Here’s an interesting video at the New York Times website showing Camille Paglia talk about a column she wrote 20 years ago about her view of feminism as an all inclusive tent and why she believes that Madonna is a feminist. A quote from the original article
Madonna is the true feminist. She exposes the puritanism and suffocating ideology of American feminism, which is stuck in an adolescent whining mode. Madonna has taught young women to be fully female and sexual while still exercising total control over their lives. She shows girls how to be attractive, sensual, energetic, ambitious, aggressive and funny — all at the same time.
In this day of postmodern feminism, it’s funny to consider that there was a time when mainstream American feminism completely rejected and demonized Madonna. However, Paglia extends the idea that feminism is broad: in the video, she claims Sarah Palin and the many conservative women running for office who have recently come to the spotlight.
Personally, the idea of this makes me sick to my stomach, but I have to think carefully about why I am different from feminists who rejected Madonna in the 80s. For me, the root of the issue is that I feel the policies and ideologies that Palin supports end up limiting possibilities of life for women. I suppose the anti-sex feminists of the 80s argued against Madonna on the grounds that she was promoting the view of women as sexual creatures define by the male gaze. I think there are two things that I see as different. First, as a feminist who sees sex as something contextual that can be either feminist or anti-feminist depending on the hows and wheres and whos of it, I am not convinced that Madonna’s blatant sexuality is anti-feminist (in fact, I personally see Madonna as a feminist figure). The policies that Sarah Palin advocates are not just contextually anti-feminist; they actively prevent and oppose equality. Secondly, while celebrities have big influence on the state of our society, there is a big difference between the political influence of a politician and the political influence of a pop star. The idea that super right wing politicians are being considered as legitimate contenders to political power on what is being hailed as a feminist platform sends shivers done my spine.

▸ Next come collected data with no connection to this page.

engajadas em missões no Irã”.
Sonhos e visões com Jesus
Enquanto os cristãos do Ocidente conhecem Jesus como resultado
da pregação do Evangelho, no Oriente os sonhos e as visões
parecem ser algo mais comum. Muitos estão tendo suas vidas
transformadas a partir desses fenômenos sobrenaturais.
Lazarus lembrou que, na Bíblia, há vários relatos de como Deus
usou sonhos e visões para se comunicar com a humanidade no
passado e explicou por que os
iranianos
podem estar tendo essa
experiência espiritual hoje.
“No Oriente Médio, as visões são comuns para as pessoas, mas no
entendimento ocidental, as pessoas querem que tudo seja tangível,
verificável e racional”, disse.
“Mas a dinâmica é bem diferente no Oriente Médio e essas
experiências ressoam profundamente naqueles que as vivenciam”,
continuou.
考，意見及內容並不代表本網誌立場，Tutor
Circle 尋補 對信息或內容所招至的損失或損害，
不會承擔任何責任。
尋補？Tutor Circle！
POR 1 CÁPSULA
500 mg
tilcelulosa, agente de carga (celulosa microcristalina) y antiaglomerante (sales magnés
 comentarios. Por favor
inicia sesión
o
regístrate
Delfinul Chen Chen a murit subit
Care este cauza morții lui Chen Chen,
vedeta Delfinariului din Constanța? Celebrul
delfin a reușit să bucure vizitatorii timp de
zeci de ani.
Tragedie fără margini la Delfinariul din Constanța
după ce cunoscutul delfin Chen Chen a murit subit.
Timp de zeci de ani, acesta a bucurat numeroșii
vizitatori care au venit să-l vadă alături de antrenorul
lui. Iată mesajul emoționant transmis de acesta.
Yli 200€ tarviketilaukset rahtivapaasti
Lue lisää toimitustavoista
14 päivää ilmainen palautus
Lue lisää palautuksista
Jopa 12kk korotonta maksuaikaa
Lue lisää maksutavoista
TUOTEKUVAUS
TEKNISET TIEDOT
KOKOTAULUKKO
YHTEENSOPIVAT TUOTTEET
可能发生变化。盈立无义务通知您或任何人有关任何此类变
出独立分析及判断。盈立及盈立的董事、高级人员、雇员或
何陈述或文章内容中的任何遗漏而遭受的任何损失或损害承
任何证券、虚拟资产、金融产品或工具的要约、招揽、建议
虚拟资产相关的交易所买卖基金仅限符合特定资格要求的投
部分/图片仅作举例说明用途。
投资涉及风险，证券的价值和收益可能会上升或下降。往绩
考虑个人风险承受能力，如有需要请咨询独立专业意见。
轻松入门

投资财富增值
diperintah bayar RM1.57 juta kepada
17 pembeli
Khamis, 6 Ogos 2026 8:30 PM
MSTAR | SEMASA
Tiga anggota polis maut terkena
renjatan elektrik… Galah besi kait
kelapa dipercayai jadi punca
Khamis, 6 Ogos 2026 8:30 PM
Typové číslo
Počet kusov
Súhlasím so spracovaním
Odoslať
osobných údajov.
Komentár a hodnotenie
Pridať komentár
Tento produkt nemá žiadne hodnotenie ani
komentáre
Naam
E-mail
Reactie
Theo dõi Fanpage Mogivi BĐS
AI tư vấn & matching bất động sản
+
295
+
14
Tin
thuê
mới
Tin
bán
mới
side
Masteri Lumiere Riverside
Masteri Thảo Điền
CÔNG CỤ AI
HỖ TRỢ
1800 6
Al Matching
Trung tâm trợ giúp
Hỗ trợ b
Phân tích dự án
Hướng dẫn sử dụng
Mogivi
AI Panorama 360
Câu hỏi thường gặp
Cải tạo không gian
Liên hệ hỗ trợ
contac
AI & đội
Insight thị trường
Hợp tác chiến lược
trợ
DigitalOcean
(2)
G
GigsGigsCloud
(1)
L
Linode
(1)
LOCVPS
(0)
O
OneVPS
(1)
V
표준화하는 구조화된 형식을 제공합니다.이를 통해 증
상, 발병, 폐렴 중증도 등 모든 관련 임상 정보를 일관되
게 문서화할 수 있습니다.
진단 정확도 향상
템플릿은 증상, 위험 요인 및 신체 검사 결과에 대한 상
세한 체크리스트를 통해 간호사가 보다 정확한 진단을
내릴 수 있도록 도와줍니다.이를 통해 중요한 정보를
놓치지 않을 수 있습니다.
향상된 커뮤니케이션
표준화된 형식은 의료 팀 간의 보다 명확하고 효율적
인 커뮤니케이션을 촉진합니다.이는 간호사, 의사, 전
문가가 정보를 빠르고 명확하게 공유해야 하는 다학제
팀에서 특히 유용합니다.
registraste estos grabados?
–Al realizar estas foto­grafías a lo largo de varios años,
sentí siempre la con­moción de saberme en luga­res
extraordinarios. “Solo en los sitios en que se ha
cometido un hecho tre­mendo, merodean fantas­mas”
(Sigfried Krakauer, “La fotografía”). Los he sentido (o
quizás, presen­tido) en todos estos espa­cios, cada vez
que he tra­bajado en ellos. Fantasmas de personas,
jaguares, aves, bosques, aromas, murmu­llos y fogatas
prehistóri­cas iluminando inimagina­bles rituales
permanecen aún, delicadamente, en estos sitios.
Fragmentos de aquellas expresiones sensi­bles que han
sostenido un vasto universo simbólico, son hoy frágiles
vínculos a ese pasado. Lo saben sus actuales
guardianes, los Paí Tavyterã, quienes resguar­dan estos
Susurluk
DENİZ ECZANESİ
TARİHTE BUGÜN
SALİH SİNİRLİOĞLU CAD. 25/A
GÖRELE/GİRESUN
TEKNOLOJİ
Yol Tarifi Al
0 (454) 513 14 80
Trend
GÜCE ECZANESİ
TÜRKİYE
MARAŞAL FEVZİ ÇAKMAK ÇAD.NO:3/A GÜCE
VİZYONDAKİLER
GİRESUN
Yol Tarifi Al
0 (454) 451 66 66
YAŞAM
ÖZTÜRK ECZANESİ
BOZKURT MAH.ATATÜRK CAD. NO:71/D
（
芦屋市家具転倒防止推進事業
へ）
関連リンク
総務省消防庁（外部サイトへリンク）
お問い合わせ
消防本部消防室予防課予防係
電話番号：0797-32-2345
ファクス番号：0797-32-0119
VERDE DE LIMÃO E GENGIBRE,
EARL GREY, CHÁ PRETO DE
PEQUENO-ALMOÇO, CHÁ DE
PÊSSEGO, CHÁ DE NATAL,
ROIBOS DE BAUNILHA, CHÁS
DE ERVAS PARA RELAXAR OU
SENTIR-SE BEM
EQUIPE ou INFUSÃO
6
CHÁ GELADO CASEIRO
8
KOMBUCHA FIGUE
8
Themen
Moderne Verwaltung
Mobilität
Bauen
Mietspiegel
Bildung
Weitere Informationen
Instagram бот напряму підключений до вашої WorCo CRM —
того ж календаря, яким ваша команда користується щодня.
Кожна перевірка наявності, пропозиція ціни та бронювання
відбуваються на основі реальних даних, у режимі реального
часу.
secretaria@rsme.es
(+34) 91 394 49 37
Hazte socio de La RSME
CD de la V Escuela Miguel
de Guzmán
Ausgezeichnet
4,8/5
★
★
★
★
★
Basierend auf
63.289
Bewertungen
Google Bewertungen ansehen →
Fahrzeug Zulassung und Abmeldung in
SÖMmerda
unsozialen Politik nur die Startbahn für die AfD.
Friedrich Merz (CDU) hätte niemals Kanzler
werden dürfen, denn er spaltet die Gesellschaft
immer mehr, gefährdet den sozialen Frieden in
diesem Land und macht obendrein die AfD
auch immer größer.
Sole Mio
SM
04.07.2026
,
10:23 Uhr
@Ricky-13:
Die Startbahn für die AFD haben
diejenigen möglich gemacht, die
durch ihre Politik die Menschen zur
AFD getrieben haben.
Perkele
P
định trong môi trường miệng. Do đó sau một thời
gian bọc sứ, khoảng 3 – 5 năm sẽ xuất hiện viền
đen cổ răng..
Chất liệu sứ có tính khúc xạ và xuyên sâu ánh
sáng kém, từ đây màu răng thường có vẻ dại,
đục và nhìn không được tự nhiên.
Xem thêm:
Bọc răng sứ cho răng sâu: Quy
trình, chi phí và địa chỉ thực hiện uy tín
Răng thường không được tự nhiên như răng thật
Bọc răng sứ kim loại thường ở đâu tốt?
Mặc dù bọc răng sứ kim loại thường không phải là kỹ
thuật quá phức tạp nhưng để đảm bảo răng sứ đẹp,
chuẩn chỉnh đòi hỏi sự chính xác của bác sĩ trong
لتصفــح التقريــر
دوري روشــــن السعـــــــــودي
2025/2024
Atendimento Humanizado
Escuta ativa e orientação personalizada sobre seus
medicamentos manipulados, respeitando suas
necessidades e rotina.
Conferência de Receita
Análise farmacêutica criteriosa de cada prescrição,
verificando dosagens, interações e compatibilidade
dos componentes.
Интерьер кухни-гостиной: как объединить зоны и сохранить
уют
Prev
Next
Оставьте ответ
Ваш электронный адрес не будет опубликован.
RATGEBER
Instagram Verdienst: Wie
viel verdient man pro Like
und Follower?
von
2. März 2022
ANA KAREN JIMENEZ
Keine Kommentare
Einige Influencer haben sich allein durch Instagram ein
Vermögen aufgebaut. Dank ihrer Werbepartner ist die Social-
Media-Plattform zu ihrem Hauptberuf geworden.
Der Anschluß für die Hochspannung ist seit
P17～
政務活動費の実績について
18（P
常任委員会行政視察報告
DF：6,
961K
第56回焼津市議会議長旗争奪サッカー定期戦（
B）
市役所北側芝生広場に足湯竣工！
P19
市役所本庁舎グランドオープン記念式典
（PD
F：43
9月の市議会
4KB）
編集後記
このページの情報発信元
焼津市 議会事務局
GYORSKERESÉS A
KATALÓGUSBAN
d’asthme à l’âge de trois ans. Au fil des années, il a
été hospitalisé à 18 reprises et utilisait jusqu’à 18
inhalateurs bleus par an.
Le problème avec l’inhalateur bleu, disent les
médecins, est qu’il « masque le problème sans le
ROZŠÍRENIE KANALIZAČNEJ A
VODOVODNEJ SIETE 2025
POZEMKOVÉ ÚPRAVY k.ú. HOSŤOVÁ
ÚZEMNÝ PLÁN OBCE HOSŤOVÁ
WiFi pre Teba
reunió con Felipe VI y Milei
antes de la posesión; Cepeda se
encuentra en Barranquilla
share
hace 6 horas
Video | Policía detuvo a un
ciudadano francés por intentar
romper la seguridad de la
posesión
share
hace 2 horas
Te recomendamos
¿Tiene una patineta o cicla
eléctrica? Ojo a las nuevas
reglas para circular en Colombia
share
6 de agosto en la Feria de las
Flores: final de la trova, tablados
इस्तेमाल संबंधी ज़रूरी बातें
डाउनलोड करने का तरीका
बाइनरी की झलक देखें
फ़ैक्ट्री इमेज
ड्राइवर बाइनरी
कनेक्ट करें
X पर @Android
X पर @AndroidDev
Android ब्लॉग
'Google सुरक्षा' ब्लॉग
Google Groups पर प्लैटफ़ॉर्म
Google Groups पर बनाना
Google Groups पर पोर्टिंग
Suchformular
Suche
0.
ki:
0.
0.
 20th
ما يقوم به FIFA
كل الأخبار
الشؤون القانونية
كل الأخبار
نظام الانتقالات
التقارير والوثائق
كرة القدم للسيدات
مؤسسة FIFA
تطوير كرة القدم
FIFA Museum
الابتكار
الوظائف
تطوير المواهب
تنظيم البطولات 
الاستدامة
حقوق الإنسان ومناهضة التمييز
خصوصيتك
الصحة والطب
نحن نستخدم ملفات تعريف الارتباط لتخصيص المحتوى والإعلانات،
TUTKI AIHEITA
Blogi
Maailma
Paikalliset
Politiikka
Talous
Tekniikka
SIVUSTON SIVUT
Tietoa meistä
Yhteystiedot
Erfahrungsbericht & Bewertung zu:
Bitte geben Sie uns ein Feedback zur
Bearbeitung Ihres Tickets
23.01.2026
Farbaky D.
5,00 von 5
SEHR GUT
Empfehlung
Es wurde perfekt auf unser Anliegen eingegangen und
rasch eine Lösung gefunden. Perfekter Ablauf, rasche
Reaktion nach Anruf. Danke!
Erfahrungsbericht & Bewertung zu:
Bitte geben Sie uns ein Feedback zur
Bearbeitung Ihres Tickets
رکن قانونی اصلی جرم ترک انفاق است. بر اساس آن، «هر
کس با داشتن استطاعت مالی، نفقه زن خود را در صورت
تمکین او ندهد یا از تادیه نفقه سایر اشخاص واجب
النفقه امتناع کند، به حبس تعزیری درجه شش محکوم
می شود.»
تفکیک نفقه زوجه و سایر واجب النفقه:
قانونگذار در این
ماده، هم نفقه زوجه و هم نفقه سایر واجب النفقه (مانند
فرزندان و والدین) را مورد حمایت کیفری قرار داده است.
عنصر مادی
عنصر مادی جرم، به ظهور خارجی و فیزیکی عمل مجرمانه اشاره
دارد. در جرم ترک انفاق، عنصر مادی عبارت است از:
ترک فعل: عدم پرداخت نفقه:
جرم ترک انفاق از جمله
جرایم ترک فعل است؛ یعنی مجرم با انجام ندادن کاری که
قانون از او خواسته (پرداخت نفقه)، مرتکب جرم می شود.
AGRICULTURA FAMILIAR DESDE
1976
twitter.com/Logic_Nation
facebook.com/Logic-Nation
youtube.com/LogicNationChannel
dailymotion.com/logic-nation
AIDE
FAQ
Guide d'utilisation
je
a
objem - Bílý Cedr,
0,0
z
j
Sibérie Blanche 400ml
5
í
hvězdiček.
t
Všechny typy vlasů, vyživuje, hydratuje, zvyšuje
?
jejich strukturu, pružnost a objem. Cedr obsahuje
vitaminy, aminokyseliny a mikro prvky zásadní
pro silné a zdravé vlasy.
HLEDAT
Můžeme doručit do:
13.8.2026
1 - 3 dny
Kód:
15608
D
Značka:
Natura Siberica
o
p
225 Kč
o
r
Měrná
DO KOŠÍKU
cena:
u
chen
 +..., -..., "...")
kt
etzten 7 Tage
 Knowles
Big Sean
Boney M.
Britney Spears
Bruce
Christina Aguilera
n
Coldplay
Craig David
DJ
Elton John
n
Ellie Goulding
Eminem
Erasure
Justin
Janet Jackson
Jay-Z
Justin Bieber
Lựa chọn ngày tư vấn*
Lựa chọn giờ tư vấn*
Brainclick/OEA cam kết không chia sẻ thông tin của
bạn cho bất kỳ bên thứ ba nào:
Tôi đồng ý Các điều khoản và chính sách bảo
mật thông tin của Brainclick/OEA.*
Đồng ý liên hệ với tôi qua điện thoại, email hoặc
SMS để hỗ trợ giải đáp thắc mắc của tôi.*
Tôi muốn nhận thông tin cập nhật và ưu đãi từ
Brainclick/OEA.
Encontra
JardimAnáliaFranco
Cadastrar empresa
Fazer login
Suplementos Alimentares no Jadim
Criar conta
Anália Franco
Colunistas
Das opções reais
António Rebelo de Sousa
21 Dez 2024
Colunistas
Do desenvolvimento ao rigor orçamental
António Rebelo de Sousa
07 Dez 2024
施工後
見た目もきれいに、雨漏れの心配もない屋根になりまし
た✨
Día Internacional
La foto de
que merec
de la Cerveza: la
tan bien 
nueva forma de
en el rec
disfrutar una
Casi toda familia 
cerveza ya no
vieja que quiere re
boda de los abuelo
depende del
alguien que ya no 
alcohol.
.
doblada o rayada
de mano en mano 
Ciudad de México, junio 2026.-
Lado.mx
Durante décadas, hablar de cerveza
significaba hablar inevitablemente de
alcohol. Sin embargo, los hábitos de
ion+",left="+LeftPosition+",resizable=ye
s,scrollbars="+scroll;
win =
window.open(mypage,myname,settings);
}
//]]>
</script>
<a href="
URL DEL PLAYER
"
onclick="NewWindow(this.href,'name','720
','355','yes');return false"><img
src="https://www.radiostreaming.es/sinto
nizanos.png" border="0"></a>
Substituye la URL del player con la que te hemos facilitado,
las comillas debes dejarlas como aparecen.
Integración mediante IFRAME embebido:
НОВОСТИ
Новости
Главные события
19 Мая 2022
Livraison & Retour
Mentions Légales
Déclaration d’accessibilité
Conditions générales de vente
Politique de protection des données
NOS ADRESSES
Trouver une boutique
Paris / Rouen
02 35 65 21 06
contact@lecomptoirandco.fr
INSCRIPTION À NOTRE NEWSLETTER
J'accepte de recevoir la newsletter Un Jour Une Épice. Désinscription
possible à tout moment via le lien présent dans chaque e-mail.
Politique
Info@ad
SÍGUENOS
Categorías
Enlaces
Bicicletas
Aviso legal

That’s not to say I believe conservatism and feminism are completely mutually exclusive.
Personally, I see this as depending on what you mean by “conservative”. There are some traditionally conservative positions that I believe are intrinsically anti-feminist. But I do believe that, especially when it comes to fiscal conservatives, it is very possible to have views that are consistent both with strains of conservatism and strains of feminism (because, let’s keep in mind, both are multifaceted movements). I think it’s possible to be anti-tax and feminist (although the political half of my mind is pointing out that poverty and unemployment affects women at much larger rates than men, and that cutting social programs that help such women is in itself an anti-feminist act).
That being said, the idea that Sarah Palin et al could be identified as feminist. My first thought is that it’s an improvement on Shafley, Flanagan, and Coulter, but you know what? I’m not sure it is.